A computer search provided me with Harold Dozier’s home address. The residence was listed in his name. There was no entry showing the home was owned by Harold and Anne Dozier. There was just Harold’s name. I wonder about married men who list their names alone, and I wonder about the women who let them.
The Dozier residence was a five-minute drive from Lofield’s Trans-Miss plant. The house was set well back from the street, in the middle of several acres. Most Lofield residences used indigenous trees and plants in their landscaping: redwoods, and oaks, and madrones, and scrub. Dozier, or his gardener, preferred the imports: Japanese maples, pink dogwoods, cider gum eucalyptus, and shrubbery dominated by lilacs and gardenias.
I walked up the long path and rang the doorbell. Anne Dozier surprised me by opening the door herself. I saw hints of Ashe in her, but only hints. It’s difficult finding resemblances between the very sick and the very healthy. Mrs. Dozier had a consumptive thinness and a pallid complexion. Her funereal appearance contrasted with her dress, a pastel floral pattern.
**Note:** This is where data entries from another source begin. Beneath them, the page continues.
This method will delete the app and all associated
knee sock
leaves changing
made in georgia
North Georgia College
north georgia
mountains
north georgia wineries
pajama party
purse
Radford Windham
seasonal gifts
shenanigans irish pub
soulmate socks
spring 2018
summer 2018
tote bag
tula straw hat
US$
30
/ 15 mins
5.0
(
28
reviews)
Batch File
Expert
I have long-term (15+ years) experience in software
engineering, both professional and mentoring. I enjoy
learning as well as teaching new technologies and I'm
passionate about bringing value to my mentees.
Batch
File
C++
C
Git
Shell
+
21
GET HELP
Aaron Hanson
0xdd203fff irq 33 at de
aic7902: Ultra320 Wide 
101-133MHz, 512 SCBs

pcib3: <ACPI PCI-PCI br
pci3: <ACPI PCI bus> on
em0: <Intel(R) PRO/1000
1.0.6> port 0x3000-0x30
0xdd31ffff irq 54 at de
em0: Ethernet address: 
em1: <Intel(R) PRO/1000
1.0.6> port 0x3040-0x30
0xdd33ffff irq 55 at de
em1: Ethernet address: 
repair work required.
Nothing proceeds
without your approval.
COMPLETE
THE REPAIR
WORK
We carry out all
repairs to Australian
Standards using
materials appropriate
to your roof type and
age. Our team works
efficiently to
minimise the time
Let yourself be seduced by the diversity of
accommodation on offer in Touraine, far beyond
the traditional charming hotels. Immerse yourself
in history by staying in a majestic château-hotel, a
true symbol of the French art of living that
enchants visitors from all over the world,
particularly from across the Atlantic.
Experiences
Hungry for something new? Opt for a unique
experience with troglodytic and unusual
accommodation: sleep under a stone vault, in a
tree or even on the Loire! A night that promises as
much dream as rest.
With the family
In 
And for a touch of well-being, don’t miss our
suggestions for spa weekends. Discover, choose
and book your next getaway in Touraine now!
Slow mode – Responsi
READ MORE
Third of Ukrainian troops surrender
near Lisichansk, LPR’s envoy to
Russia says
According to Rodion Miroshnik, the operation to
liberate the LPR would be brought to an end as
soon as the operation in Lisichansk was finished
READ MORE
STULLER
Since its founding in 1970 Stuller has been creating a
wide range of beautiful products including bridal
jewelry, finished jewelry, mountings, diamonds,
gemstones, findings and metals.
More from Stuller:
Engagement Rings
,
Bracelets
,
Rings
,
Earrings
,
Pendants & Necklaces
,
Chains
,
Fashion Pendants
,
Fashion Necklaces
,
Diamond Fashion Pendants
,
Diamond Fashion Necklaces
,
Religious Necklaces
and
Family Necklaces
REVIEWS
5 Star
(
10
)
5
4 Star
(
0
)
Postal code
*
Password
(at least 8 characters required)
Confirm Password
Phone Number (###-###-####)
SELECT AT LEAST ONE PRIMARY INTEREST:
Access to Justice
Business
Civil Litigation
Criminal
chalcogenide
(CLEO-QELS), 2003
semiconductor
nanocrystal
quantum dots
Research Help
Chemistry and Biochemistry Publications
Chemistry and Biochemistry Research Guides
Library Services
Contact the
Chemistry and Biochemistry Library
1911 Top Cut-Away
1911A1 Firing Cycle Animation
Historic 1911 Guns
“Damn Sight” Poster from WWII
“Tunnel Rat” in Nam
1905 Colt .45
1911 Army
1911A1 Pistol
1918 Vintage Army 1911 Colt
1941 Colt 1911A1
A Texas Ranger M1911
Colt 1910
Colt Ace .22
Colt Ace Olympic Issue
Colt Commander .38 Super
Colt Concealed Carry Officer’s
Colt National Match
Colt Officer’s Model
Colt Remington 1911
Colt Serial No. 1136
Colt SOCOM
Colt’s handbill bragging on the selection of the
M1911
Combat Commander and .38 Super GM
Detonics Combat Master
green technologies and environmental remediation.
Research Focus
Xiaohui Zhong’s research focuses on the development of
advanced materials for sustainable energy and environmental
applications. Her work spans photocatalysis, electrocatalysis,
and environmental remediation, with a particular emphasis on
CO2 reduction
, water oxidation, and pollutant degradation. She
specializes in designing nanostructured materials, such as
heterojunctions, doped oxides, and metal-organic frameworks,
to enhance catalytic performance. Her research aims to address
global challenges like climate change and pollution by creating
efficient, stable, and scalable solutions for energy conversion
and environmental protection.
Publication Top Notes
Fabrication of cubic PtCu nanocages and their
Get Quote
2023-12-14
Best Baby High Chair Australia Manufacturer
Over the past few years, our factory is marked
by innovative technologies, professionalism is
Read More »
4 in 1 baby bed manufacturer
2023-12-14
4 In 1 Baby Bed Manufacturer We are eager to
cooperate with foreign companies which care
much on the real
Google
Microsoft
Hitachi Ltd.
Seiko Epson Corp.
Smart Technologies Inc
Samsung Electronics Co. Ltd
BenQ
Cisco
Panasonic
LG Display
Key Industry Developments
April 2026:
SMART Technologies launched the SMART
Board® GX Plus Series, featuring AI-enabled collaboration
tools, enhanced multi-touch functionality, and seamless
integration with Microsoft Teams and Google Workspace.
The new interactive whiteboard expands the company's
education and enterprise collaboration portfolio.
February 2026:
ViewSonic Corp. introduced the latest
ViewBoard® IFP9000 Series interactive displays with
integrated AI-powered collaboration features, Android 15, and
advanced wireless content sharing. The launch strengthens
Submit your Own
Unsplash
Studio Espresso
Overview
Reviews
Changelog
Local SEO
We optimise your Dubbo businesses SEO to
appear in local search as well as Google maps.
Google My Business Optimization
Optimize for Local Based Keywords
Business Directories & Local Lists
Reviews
Mind and body were clearly not yet in accord.
I identified myself, said I had been hired to look into the death of Christopher Shepard, and offered her my business card. For a few seconds the card and my hand hung in the air. But Mrs. Dozier wasn’t interested in the card. She stared at me, finally nodded, and motioned for me to enter.
“You’re in luck, Mr. Winter. I actually dressed and got out of bed today, and told Marian to go shopping. She’s my nurse. If she had been home, I wouldn’t have answered the door. Marian would never have let you see me. Our timing was right. I consider that an omen. I’m considering lots of things omens these days.”